This issue of a connection between thimerosal and autism has been of particular concern to both Dr. Buttar and Dr. Nash. As we reported in the June 14, 2005 issue of the e-Journal, Dr. Buttar testified in 2004 before a congressional subcommittee hearing sponsored by Rep. Dan Burton (R-IN) about the connection between heavy metals—particularly mercury—and autism. Dr. Buttar discussed the chelation therapy he had offered his own son, who had a profound developmental delay and is now an example of how autism can be fully and permanently reversed in some children. Dr. Nash was one of a number of experts who joined with Rep. Burton’s House Government Reform Subcommittee on Human Rights and Wellness to refute the findings published in the Institute of Medicine (IOM) Immunization Safety Review Committee's Vaccines and Autism report of May 18, 2004. In that report, the eighth and final in a series designed to examine the safety of vaccines that contain thimerosal, the IOM Committee concluded, "The body of epidemiological evidence favors the rejection of a causal relationship between thimerosal-containing vaccines and autism,” even though the Committee had in a 2001 report called such a causal relationship, “biologically plausible.” The Committee based its final conclusions on their review of approximately 10 previously conducted epidemiological studies. Of those roughly 10 studies, 5 reported probable links between thimerosal-containing vaccines and autism, yet those 5 were summarily dismissed because the Committee determined the manner in which they were conducted was flawed. At that time, Rep. Burton stated, “I believe the [IOM] findings are heavily biased, and unrepresentative of all the available scientific and medical research. I think it is highly irresponsible for the IOM Immunization Safety Review Committee to purport definitive findings to the American public, which are based on selective scientific studies that are greatly flawed to begin with.”

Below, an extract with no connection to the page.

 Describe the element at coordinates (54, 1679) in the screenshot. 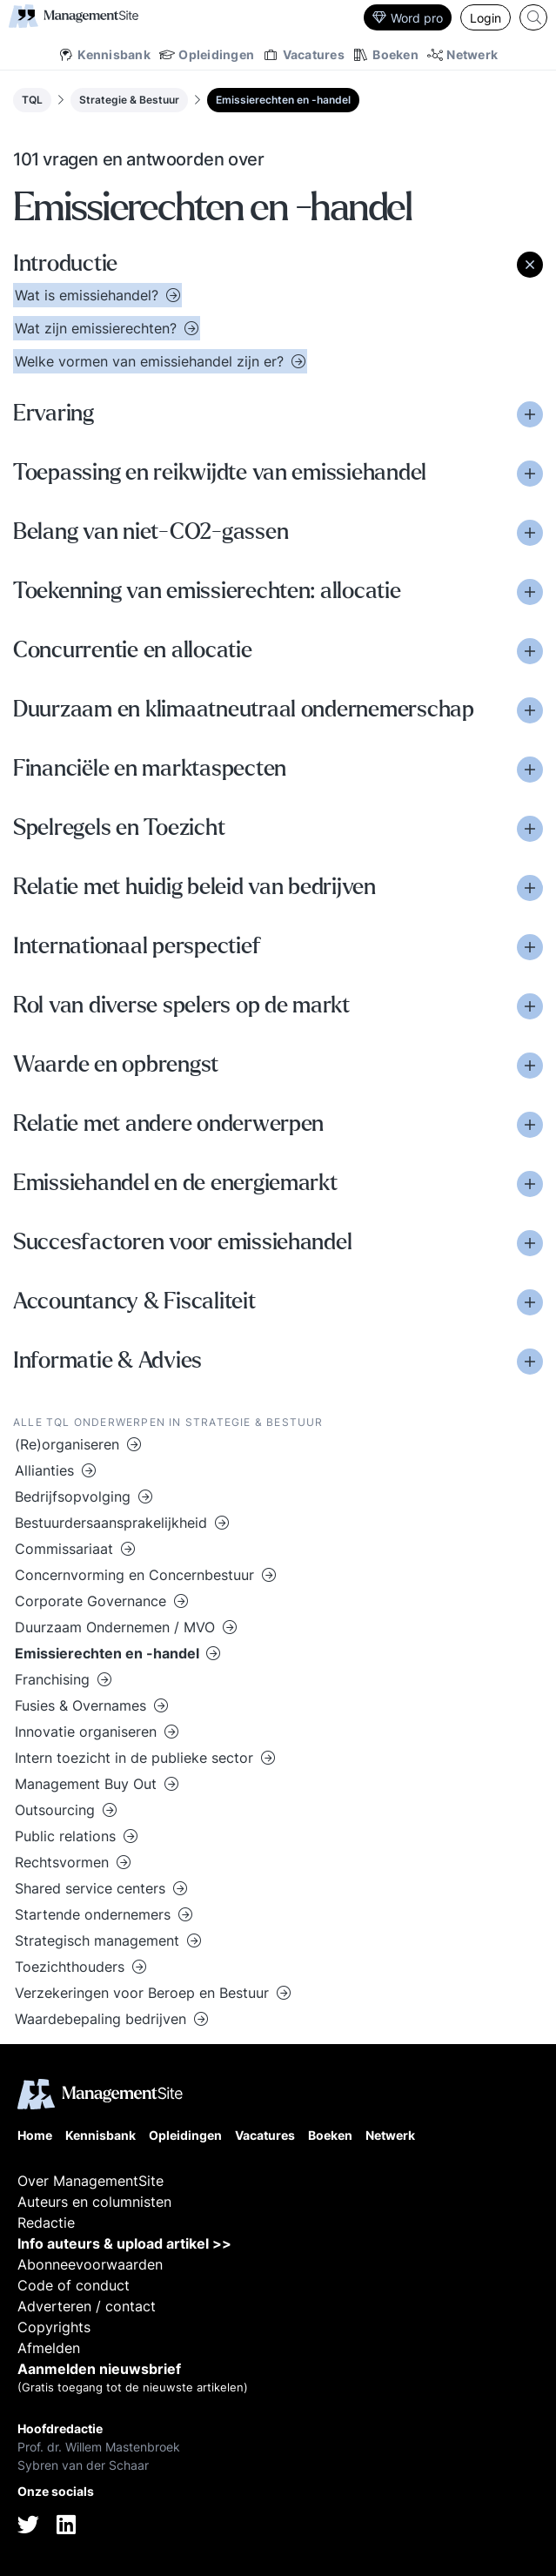

I see `Franchising` at that location.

The NIH describes chelation is a chemical process in which a substance is used to bind molecules, such as metals or minerals, and hold them tightly so that they can be removed from a system, such as the body. In medicine, says the NIH, chelation has been scientifically proven to rid the body of excess or toxic metals. For example, a person who has lead poisoning may be given chelation therapy in order to bind and remove excess lead from the body before it can cause damage. Chelation therapy has been a keystone of Dr. Buttar’s treatment program, with which he has reported great success in improving the prospects for autistic children. His Advanced Concepts in Medicine clinic specializes in treating cancer, heart disease and other chronic conditions in patients refractory to conventional treatments, with a special emphasis on the interrelationship between metal toxicity and insidious disease processes. With his newfound conviction that every chronic disease i/related to toxicity, Dr. Buttar’s treatment philosophy is likely to take on even greater significance. As he puts it, “These aren’t my theories, these things have been out there. What we have done is taken that hypothesis and figured out how to remove those toxins. The problem is the simplicity of it makes most people say it can’t be—it’s more complicated.” Dr. Buttar does not limit toxicity to only metal and chemical pollutants, however. He categorizes toxins into five groups, of which the first three, he says, are measurable, with the last two being “more esoteric”:
1. Metals – The CDC list of metal pollutants includes
- Antimony
- Barium
- Beryllium
- Cadmium
- Cesium
- Cobalt
- Lead
- Mercury
- Molybdenum
- Platinum
- Tungsten
- Thallium
- Uranium
2. Organic pollutants – benzines, hydrocarbons, etc.†
3. Opportunistics – bacteria, virus, yeast; these need an opportunity to set up house, and find it in immune systems damaged from toxicity groups 1 and 2.
4. Energy – electromagnetics cause a disruption in our resonance; microwaves are the most dangerous.
5. Spiritual, psychological, emotional – someone who is not “whole,” lacking something. Explains Dr. Buttar, “We’ve gotten cancer patients to the point that everything is fine, but their ‘time is up’; patients who on autopsy show no evidence of cancer, but still died.”